Janette and Joe Carter Biography

Janette Carter

 Since 1974 Janette and Joe, the children of Sara Carter of American music's celebrated Carter Family, have been holding Saturday-night concerts in Hiltons, Virginia, where their father Alvin Pleasant Carter ran a store for many years after his marriage to their mother ended. In 1976 the Carter children built a barn/concert venue on the property, calling it the Carter Fold ("fold" defined as "gathering place"), where they continue to perform every Saturday night along with other traditional mountain musicians. In 2004, Janette was 81, Joe 77. They have recorded only rarely, so Last of Their Kind is a happy occasion, notwithstanding the consideration that few of their songs keep on the sunny side. The tone is autumnal to wintry, and a sense of history and mortality extends from the title onward, to hang on nearly every note and lyric. A. P., Sara, and Maybelle are all gone, and so are Maybelle's children who shared stages with their mother, uncle, and aunt as the Carter Girls (June, Helen, and Anita). Johnny Cash died in September 2003, just a few months after his beloved June. The influence of the original Carters, often called the first family of country music, on modern Nashville music -- much of it no longer "country" by any conceivable definition -- is for all practical purposes nonexistent.
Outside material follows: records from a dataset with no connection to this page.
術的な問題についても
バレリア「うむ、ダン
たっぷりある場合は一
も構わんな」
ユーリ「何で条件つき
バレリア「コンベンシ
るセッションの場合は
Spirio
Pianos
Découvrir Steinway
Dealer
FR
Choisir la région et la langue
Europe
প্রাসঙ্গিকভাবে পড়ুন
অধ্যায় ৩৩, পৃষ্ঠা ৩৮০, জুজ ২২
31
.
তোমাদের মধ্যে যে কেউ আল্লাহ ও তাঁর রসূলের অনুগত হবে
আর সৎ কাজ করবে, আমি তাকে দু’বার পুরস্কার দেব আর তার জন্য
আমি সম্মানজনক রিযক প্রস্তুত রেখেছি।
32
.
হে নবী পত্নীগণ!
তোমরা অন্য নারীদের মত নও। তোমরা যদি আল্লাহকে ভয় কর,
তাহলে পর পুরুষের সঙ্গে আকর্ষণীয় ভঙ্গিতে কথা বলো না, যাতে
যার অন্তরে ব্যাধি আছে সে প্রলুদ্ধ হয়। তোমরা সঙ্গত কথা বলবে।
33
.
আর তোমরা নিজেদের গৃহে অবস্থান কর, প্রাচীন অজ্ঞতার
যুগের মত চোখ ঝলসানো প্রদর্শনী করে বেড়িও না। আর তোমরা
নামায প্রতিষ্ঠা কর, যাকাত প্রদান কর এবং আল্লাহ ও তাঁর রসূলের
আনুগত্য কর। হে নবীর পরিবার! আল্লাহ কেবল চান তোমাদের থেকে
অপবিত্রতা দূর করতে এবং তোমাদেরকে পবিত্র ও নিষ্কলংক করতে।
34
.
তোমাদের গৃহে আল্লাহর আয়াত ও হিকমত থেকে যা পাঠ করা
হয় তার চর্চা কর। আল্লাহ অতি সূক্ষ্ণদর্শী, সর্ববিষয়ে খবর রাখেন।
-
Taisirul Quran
It is left to bluegrass bands, old-time outfits, and folk singers to keep the legacy and the repertoire alive. Joe and Janette represent the last generation of actual Carters to do so.

Janette Carter

Joe and Janette's approach is as unadorned as it could get this side of field-recorded unaccompanied singing. She plays autoharp, her brother guitar. Here, under Johnny and June's son John Carter Cash's unobtrusive production, they are joined on occasion by Laura Cash (John Carter's wife) on fiddle or guitar, Jerry Hensley or Larry Perkins on guitar, and Dennis Crouch on stand-up bass. Theirs are old, cracked voices, and they make no concession to any conventional notion of prettiness or perfection. Either you accept them that way, or you don't. Five of the songs are from the original Carters. They include "Little Darling, Pal of Mine" (Woody Guthrie adapted its melody for a song of his own, "This Land Is Your Land"), "Stern Old Bachelor" (as close to humor as Janette and Joe get), and an especially touching "The Poor Orphan Child," in my hearing the album's finest moment. In other hands a song with a title like "Pole It, Reba," one of Joe's originals, would be a bawdy barroom sing-along, but here it's a slight ballad about an outlaw and his Cajun wife's flight via peerow down a Louisiana river. A more fully realized Joe composition is "Through the Eyes of an Eagle," a vividly imagined gospel song in which God watches over tragedies that unfolded during the settling of the West.